My parents met me in San Diego on race day and drove me back to their home in San Gabriel (about 12 miles east of LA; a 2+ hour drive from San Diego). That evening we had dinner at my cousin’s new house in South Pasadena, but Mom was the chef. She prepared a few dishes in her apartment kitchen, we stopped at Sam Woo’s BBQ to pick up some Ginger Chicken, then one of my cousin’s prepared a chinese-style chicken soup.
Considering the state I was in when I arrived (not just tired, but depressed, you can read all about it here), and after trying to watch my food intake for so long (in addition to what I was eating, how much I was eating), this was the kind of comfort food I needed, though I didn’t know it until I was stuffed to the gills, yet still trying to wash down one more slice of watermelon.

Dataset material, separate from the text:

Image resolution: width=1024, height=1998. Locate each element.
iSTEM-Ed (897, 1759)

Here is (most) of the meal. At some point I put the camera away because I was too darn busy eating …
Tomato Tofu Soup.
Spicy mustard greens (A bit too spicy for my taste. My cousins and parents had an at-length conversation about whether this was a spicy dish or not. 5 out of 6 said not spicy. 5 out of 6 were nuts. It was spicy.)
Ginger Chicken from Sam Woo’s. A take-out staple. Sorry for the fuzziness, but you get the idea.

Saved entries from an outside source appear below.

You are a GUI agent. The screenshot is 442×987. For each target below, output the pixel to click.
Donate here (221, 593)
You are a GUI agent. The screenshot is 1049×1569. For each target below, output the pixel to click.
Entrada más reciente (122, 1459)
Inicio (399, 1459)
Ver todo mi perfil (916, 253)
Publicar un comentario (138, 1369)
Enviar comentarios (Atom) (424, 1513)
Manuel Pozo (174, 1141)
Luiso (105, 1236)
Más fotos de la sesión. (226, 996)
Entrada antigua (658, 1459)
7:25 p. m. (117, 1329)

This next dish was surprisingly my favorite. My mom used to always make her scrambled eggs WAY too salty. It was pretty gross (sorry, Mom). In this dish, eggs and scallions, she added crunchy radishes. I’m not sure how the radishes were prepared (like the chinese-style pickled ones that come in a jar, though it wasn’t that pickled tasting. Just the texture was similar). And, she toned down on the salt. I kept coming back to this one. She told me she’d tell me what was in it, but she never did. That’s her style.
Again, sorry for the fuzzy pics. Don’t know what was wrong with me this day.
What, you were expecting something different when I said “Mom’s home-cooking” and “comfort food”? Maybe you pictured creamy mac and cheese, or a tuna casserole? Well, we’re Chinese for crying out loud.
And, by the way. We don’t do Kung Pao. We don’t do Sweet n Sour. We do this. And we do it very well.